5. D’octobre 1943 à février 1944, le SD-SIPO (la police de sûreté allemande, improprement appelée Gestapo) de Chartres est parvenu, grâce à des infiltrations, à neutraliser plusieurs groupes FTPF (Maintenon/Hanches/Nogent-le-Roi/Illiers…) auteurs de quelques sabotages ferroviaires mineurs. Environ 150 résistants ont été arrêtés, dont 31 fusillés au Mont-Valérien le 30 mars 1944, et les autres déportés. Au début du printemps 1944, la résistance FTPF était quasiment décapitée. Pendant ce temps, Libération-Nord et l’OCM jouaient la carte de la discrétion, privilégiaient les actions de renseignement et de propagande, fourbissaient leurs armes en attendant le Débarquement.

6. La plupart des réfractaires au Service du travail obligatoire (STO) en Allemagne, imposé par Vichy à partir de février 1943, ont préféré se cacher dans des fermes isolées plutôt que de rejoindre d’hypothétiques maquis de saboteurs et de harceleurs des troupes allemandes.

7. Les maquis  de Plainville, de Beaumont-les-Autels, de la Ferté-Vidame et de Crucey ont été constitués au moment du débarquement allié en Normandie, ou juste après. Au départ, ils ont compté chacun seulement quelques dizaines de jeunes gens sans armes ni instruction militaire, évidemment incapables de se confronter aux forces allemandes.

8. C’est seulement au moment de la rupture du front de Normandie dans la première semaine d’août 1944, que les maquis, soudainement gonflés par des recrues opportunistes, sont sortis de l’abri des forêts pour harceler l’occupant en déroute. Mais ils ont payé souvent cher leur fougue et leur impréparation.

9. Avec le recul, la nomination de Maurice Clavel, alias Sinclair, intellectuel de vingt-trois ans (au printemps 1944), au rang de chef des Forces françaises de l’intérieur (FFI) en Eure-et-Loir, témoigne d’un amateurisme déconcertant. L’homme - qualifié d’intrépide par les uns, d’inconscient par les autres - s’est illustré aux côtés de sa compagne Silvia Monfort, mais en faisant courir à ses hommes des risques inconsidérés.
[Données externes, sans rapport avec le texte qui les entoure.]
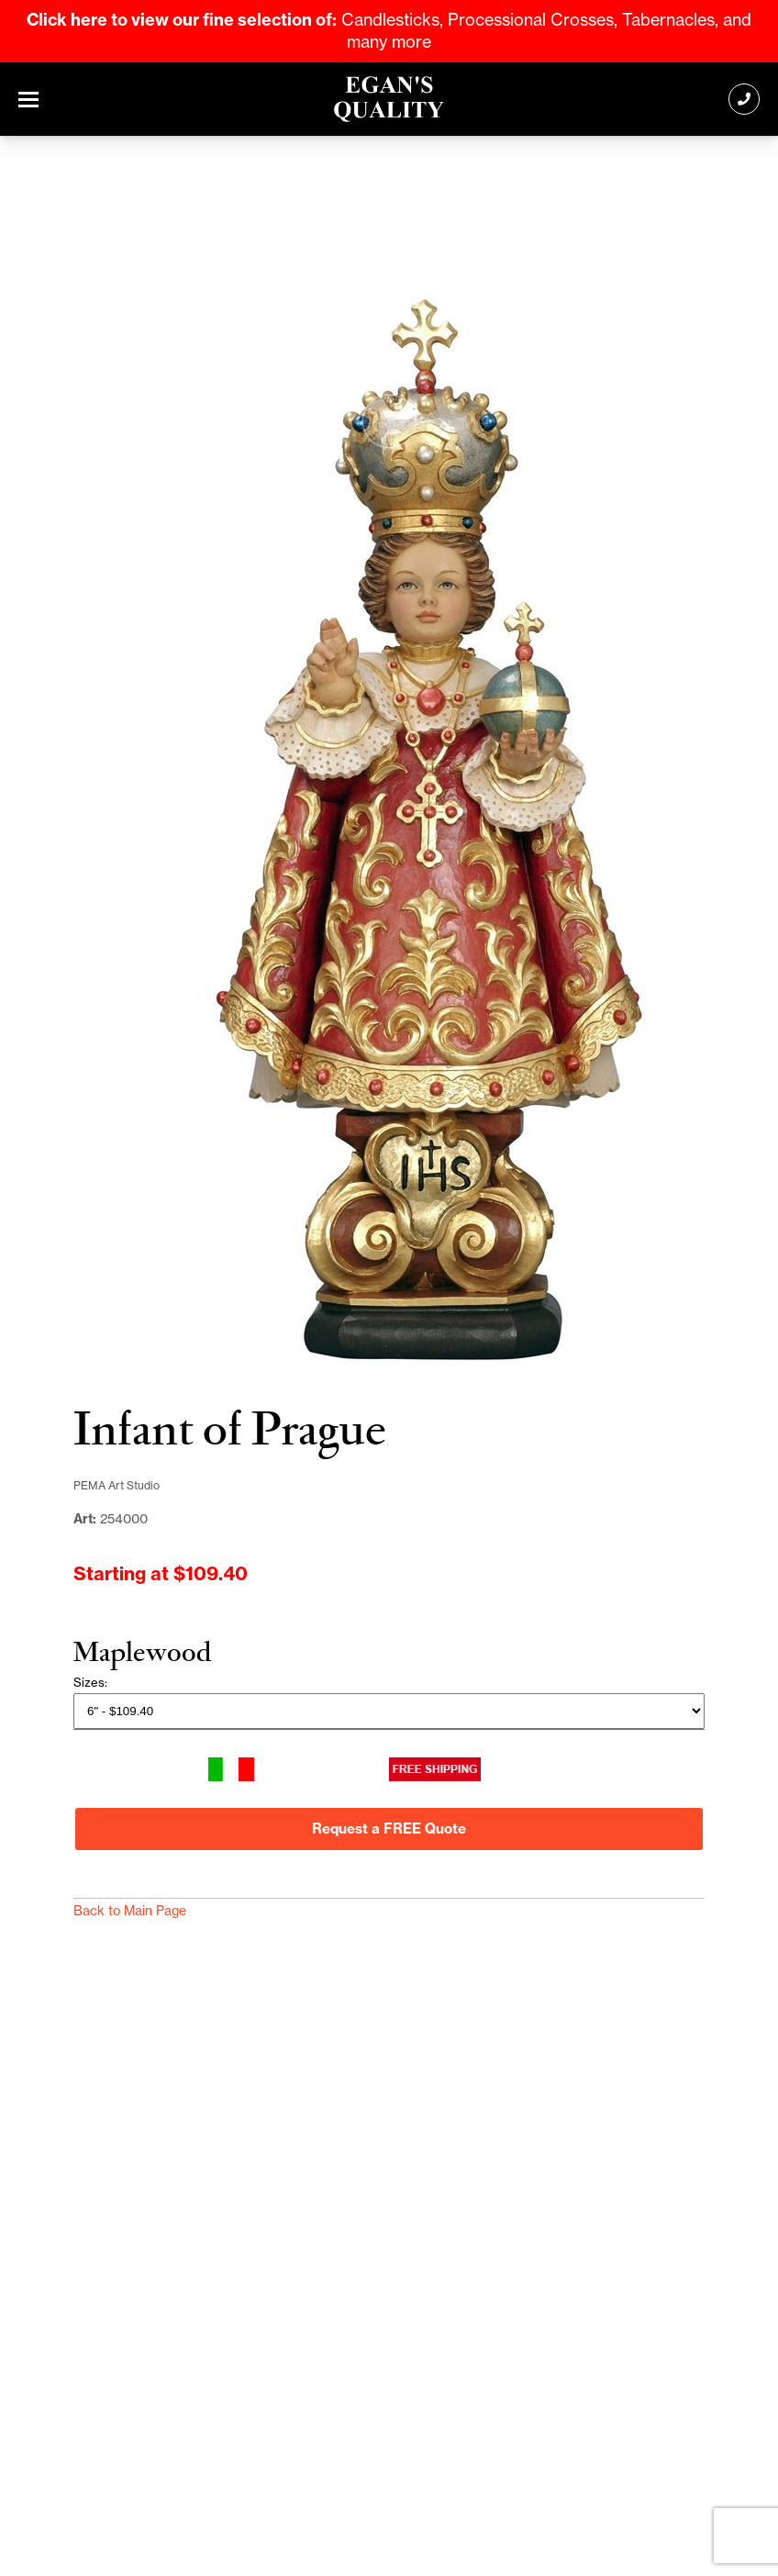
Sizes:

10. À la différence de la ville de Nogent-le-Rotrou, l’agglomération chartraine a été libérée (entre le 15 et le 19 août 1944) par les Américains, et non pas - légende tenace - par la résistance locale, constituée en grande majorité de « FFI de la dernière heure », qui aurait été fatalement taillée en pièces par l’ennemi sans les gros moyens déployés par la 3e Armée du général Patton, en blindés et artillerie.

11. Le point commun aux différents groupes de résistants euréliens a été leur participation active à l’épuration sauvage : tonte de femmes, réquisitions abusives de biens et de denrées, séquestrations et exécutions sommaires, notamment à Maintenon, Chartres, Nogent-le-Rotrou, Nogent-le-Phaye, Bonneval, Brezolles, etc.

12. Cette synthèse peu reluisante de la Résistance en Eure-et-Loir ne doit pas occulter d’authentiques parcours héroïques, individuels et collectifs, que l’histoire scientifique a commencé à explorer, patiemment, à l’écart des chapelles idéologiques et en fouillant méthodiquement les très riches fonds d’archives publiques et privées à la disposition des chercheurs. Car chercher s'apprend.

Gérard Leray

(1) Gérard Leray, Charles Porte, le flic de Jean Moulin, éditions Ella, 2015.